[Stored items]
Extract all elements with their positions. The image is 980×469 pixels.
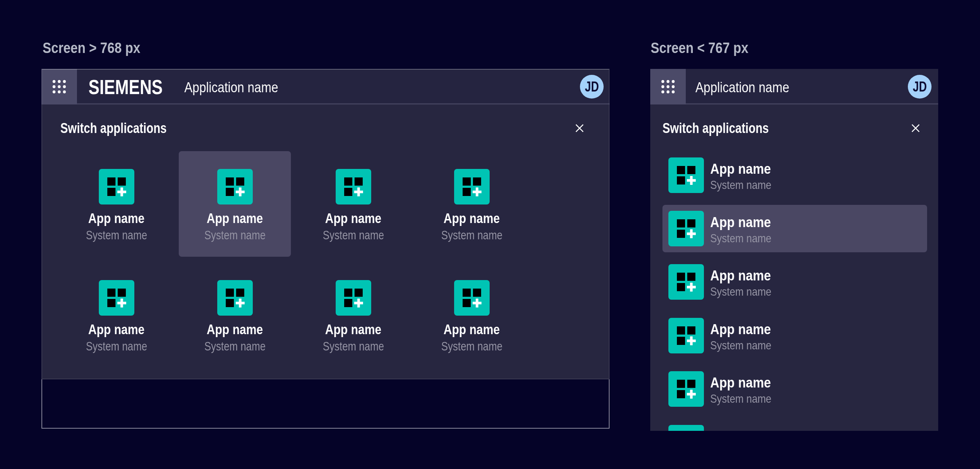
app-tile[interactable]: App name System name [60,262,172,368]
app-tile-system: System name [415,340,528,352]
app-icon [668,318,704,353]
app-item-system: System name [710,232,783,244]
app-tile[interactable]: App name System name [415,151,528,257]
app-icon [454,169,490,204]
app-tile-name: App name [297,212,409,225]
siemens-logo: SIEMENS [89,77,180,97]
app-icon [668,158,704,193]
app-tile-system: System name [297,229,409,241]
app-item-system: System name [710,179,783,191]
desktop-window: SIEMENS Application name JD Switch appli… [41,69,609,429]
app-list-item[interactable]: App name System name [662,365,927,413]
desktop-app-header: SIEMENS Application name JD [41,69,609,104]
flyout-title: Switch applications [60,121,192,135]
mobile-app-header: Application name JD [650,69,938,104]
app-switch-flyout: Switch applications App name System name… [650,104,938,431]
app-switch-flyout: Switch applications App name System name… [41,104,609,379]
app-tile-name: App name [415,323,528,337]
app-tile-name: App name [60,212,172,225]
application-name: Application name [695,80,803,94]
app-item-name: App name [710,375,780,390]
app-icon [99,169,134,204]
app-list-item[interactable]: App name System name [662,312,927,359]
app-icon [217,169,253,204]
app-tile-system: System name [60,229,172,241]
app-icon [668,264,704,300]
app-tile[interactable]: App name System name [297,262,409,368]
app-tile-system: System name [297,340,409,352]
app-tile[interactable]: App name System name [179,262,291,368]
app-tile[interactable]: App name System name [415,262,528,368]
avatar[interactable]: JD [908,75,932,99]
close-icon [576,124,584,132]
app-icon [668,211,704,246]
mobile-panel: Application name JD Switch applications … [650,69,938,431]
app-menu-grid-icon [52,80,66,93]
app-list-item-selected[interactable]: App name System name [662,205,927,252]
app-icon [99,280,134,316]
app-icon [336,280,371,316]
close-button[interactable] [571,119,589,137]
avatar[interactable]: JD [580,75,604,99]
app-item-name: App name [710,322,780,337]
app-switcher-button[interactable] [41,69,77,104]
app-tile-name: App name [179,323,291,337]
app-tile-system: System name [60,340,172,352]
app-switcher-button[interactable] [650,69,686,104]
close-icon [912,124,920,132]
app-icon [454,280,490,316]
app-tile-name: App name [297,323,409,337]
desktop-size-label: Screen > 768 px [43,40,155,55]
app-tile-system: System name [179,229,291,241]
app-menu-grid-icon [661,80,675,93]
app-icon [336,169,371,204]
app-tile[interactable]: App name System name [297,151,409,257]
app-item-name: App name [710,429,780,431]
application-name: Application name [184,80,293,94]
app-tile-system: System name [179,340,291,352]
app-tile-name: App name [415,212,528,225]
canvas: Screen > 768 px SIEMENS Application name [0,0,980,469]
app-tile-name: App name [60,323,172,337]
app-tile[interactable]: App name System name [60,151,172,257]
app-list-item[interactable]: App name System name [662,419,927,431]
app-item-name: App name [710,215,780,229]
app-item-system: System name [710,286,783,297]
app-tile-name: App name [179,212,291,225]
app-list-item[interactable]: App name System name [662,258,927,306]
flyout-title: Switch applications [662,121,794,135]
app-icon [668,425,704,431]
app-item-system: System name [710,393,783,405]
window-frame-border [41,379,609,429]
app-tile-selected[interactable]: App name System name [179,151,291,257]
app-item-name: App name [710,161,780,176]
app-icon [217,280,253,316]
app-tile-system: System name [415,229,528,241]
close-button[interactable] [907,119,924,137]
app-list-item[interactable]: App name System name [662,152,927,199]
mobile-size-label: Screen < 767 px [651,40,763,55]
app-icon [668,371,704,407]
app-item-name: App name [710,268,780,283]
app-item-system: System name [710,339,783,351]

▶ _Work request_
What comes back should match the records exactly, minus any pictures.

▶ _Solution for this problem_
Extract all elements with their positions. The image is 980×469 pixels.
app-tile[interactable]: App name System name [60,262,172,368]
app-tile-system: System name [415,340,528,352]
app-icon [668,318,704,353]
app-item-system: System name [710,232,783,244]
app-tile[interactable]: App name System name [415,151,528,257]
app-icon [454,169,490,204]
app-tile-name: App name [297,212,409,225]
siemens-logo: SIEMENS [89,77,180,97]
app-icon [668,158,704,193]
app-tile-system: System name [297,229,409,241]
app-item-system: System name [710,179,783,191]
desktop-window: SIEMENS Application name JD Switch appli… [41,69,609,429]
app-list-item[interactable]: App name System name [662,365,927,413]
desktop-app-header: SIEMENS Application name JD [41,69,609,104]
flyout-title: Switch applications [60,121,192,135]
mobile-app-header: Application name JD [650,69,938,104]
app-switch-flyout: Switch applications App name System name… [650,104,938,431]
app-switch-flyout: Switch applications App name System name… [41,104,609,379]
app-tile-name: App name [415,323,528,337]
app-tile-name: App name [60,212,172,225]
application-name: Application name [695,80,803,94]
app-item-name: App name [710,375,780,390]
app-icon [99,169,134,204]
app-list-item[interactable]: App name System name [662,312,927,359]
app-icon [217,169,253,204]
app-tile-system: System name [60,229,172,241]
app-icon [668,264,704,300]
app-tile[interactable]: App name System name [297,262,409,368]
app-tile-system: System name [297,340,409,352]
app-tile[interactable]: App name System name [179,262,291,368]
app-tile[interactable]: App name System name [415,262,528,368]
avatar[interactable]: JD [908,75,932,99]
close-icon [576,124,584,132]
app-icon [668,211,704,246]
mobile-panel: Application name JD Switch applications … [650,69,938,431]
app-menu-grid-icon [52,80,66,93]
app-list-item-selected[interactable]: App name System name [662,205,927,252]
app-icon [99,280,134,316]
app-icon [336,280,371,316]
close-button[interactable] [571,119,589,137]
avatar[interactable]: JD [580,75,604,99]
app-item-name: App name [710,322,780,337]
app-switcher-button[interactable] [41,69,77,104]
app-tile-name: App name [179,323,291,337]
app-tile-system: System name [60,340,172,352]
app-switcher-button[interactable] [650,69,686,104]
close-icon [912,124,920,132]
app-icon [454,280,490,316]
app-tile-name: App name [297,323,409,337]
desktop-size-label: Screen > 768 px [43,40,155,55]
app-tile-system: System name [179,229,291,241]
app-menu-grid-icon [661,80,675,93]
app-icon [336,169,371,204]
app-tile[interactable]: App name System name [297,151,409,257]
app-item-name: App name [710,429,780,431]
application-name: Application name [184,80,293,94]
app-tile-system: System name [179,340,291,352]
app-tile-name: App name [415,212,528,225]
canvas: Screen > 768 px SIEMENS Application name [0,0,980,469]
app-tile-name: App name [60,323,172,337]
app-tile[interactable]: App name System name [60,151,172,257]
app-list-item[interactable]: App name System name [662,419,927,431]
app-item-name: App name [710,215,780,229]
app-item-system: System name [710,286,783,297]
app-tile-name: App name [179,212,291,225]
app-list-item[interactable]: App name System name [662,258,927,306]
flyout-title: Switch applications [662,121,794,135]
app-icon [668,425,704,431]
app-item-system: System name [710,393,783,405]
window-frame-border [41,379,609,429]
app-tile-selected[interactable]: App name System name [179,151,291,257]
app-item-name: App name [710,161,780,176]
app-icon [217,280,253,316]
app-tile-system: System name [415,229,528,241]
close-button[interactable] [907,119,924,137]
app-list-item[interactable]: App name System name [662,152,927,199]
mobile-size-label: Screen < 767 px [651,40,763,55]
app-icon [668,371,704,407]
app-item-name: App name [710,268,780,283]
app-item-system: System name [710,339,783,351]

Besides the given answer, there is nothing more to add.